This is a bit of a “drive-by” blog post, in that it’s not overly techie in nature. It’s just a plea to those who figure that pasting content into a Content Editor web part directly from Word is a great idea…
Please don’t. For both your sake and the sake of your SharePoint support person.
When you put content into a Content Editor web part, SharePoint generates all the HTML code behind the scenes so that things render pretty much like you see it on the screen… also known as WYSIWYG (pronounced whizzy-wig, and stands for “What You See Is What You Get”)
When you copy content from a Word document, it’s actually pasting the Word HTML into the web part, so now you have both the Word HTML *and* SharePoint’s HTML. Sometimes they play well together, and sometimes… they don’t.
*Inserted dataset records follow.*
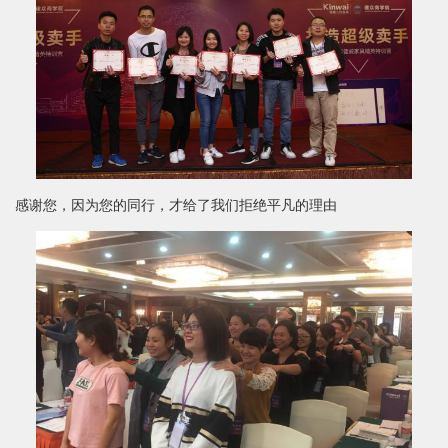
感谢您，因为您的同行，才给了我们拒绝平凡的理由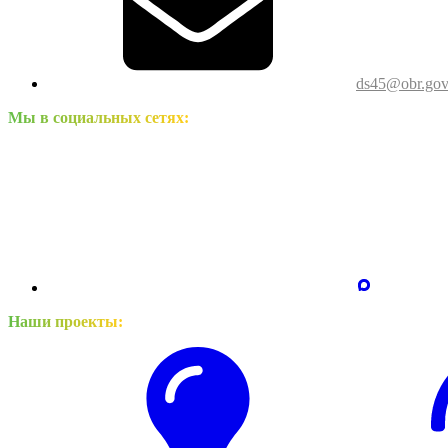
ds45@obr.gov
Мы в социальных сетях:
Наши проекты: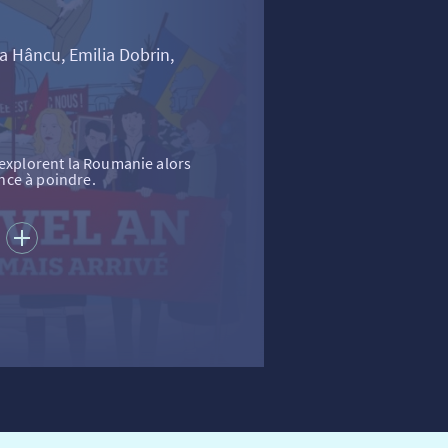
a Hâncu, Emilia Dobrin,
 explorent la Roumanie alors
nce à poindre.
S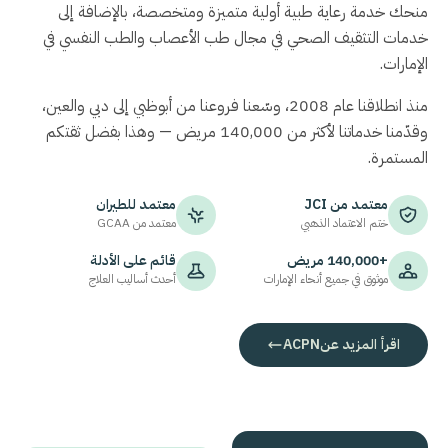
منحك خدمة رعاية طبية أولية متميزة ومتخصصة، بالإضافة إلى
خدمات التثقيف الصحي في مجال طب الأعصاب والطب النفسي في
الإمارات.
منذ انطلاقنا عام 2008، وسّعنا فروعنا من أبوظبي إلى دبي والعين،
وقدّمنا خدماتنا لأكثر من 140,000 مريض — وهذا بفضل ثقتكم
المستمرة.
معتمد من
JCI
معتمد للطيران
ختم الاعتماد الذهبي
معتمد من
GCAA
+140,000 مريض
قائم على الأدلة
موثوق في جميع أنحاء الإمارات
أحدث أساليب العلاج
اقرأ المزيد عن
ACPN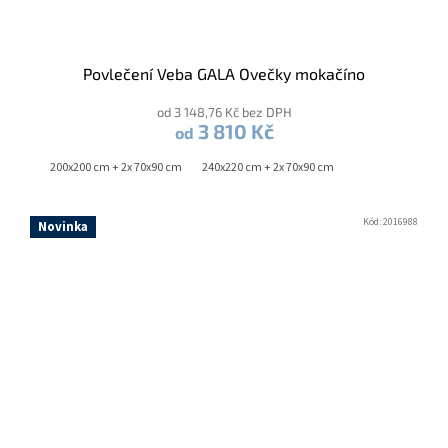
Povlečení Veba GALA Ovečky mokačíno
od 3 148,76 Kč bez DPH
3 810 Kč
od
200x200 cm + 2x 70x90 cm
240x220 cm + 2x 70x90 cm
Kód:
2016988
Novinka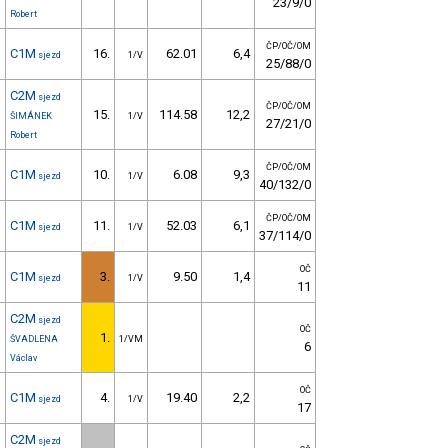
23/9/0
Robert
ČP/OČ/OM
C1M
16.
62.01
6,4
sjezd
1/V
25/88/0
C2M
sjezd
ČP/OČ/OM
15.
114.58
12,2
ŠIMÁNEK
1/V
27/21/0
Robert
ČP/OČ/OM
C1M
10.
6.08
9,3
sjezd
1/V
40/132/0
ČP/OČ/OM
C1M
11.
52.03
6,1
sjezd
1/V
37/114/0
OČ
C1M
3.
9.50
1,4
sjezd
1/V
11
C2M
sjezd
OČ
1.
ŠVADLENA
1/VM
6
Václav
OČ
C1M
4.
19.40
2,2
sjezd
1/V
17
C2M
sjezd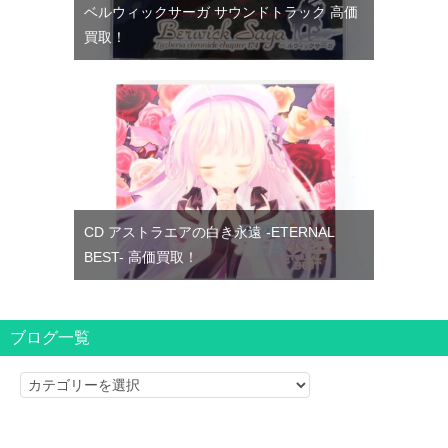
ベルウィックサーガ サウンドトラック 高価
買取！
CD アストラエアの白き永遠 -ETERNAL
BEST- 高価買取！
ブログ一覧
ブ
ロ
グ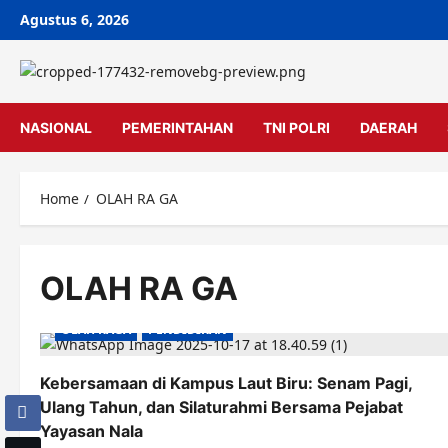
Skip
Agustus 6, 2026
to
content
NASIONAL
PEMERINTAHAN
TNI POLRI
DAERAH
Home
OLAH RA GA
OLAH RA GA
OLAH RAGA
PENDIDIKAN
Kebersamaan di Kampus Laut Biru: Senam Pagi,
Ulang Tahun, dan Silaturahmi Bersama Pejabat
Yayasan Nala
If someone calls me and asks for help making a bulleted list look right because the third and fourth bullet have different spacing and they can’t seem to fix it, it’s usually because they copied the original list from Word, and then they tried to edit the list in SharePoint. Different HTML, different spacing…
If you’re hardcore and up to the task, you can open the Edit HTML option and wade through all the HTML, removing extra Word styling and tags. It’s not fun.
Or, you can take the content, copy it to something basic like Notepad, erase all the existing stuff in the web part, and then paste the non-formatted text back in. Format it within SharePoint, and things will be consistent.
I want your page to look good just like you do. But I really don’t want to take dozens of lines of HTML and clean things up for you. Just don’t copy directly from Word if you want to update the page in SharePoint later on.
I always use the free tool called Pure Text to strip out all the tags before I paste. Works well.
Sweet… I’ll have to try that one out.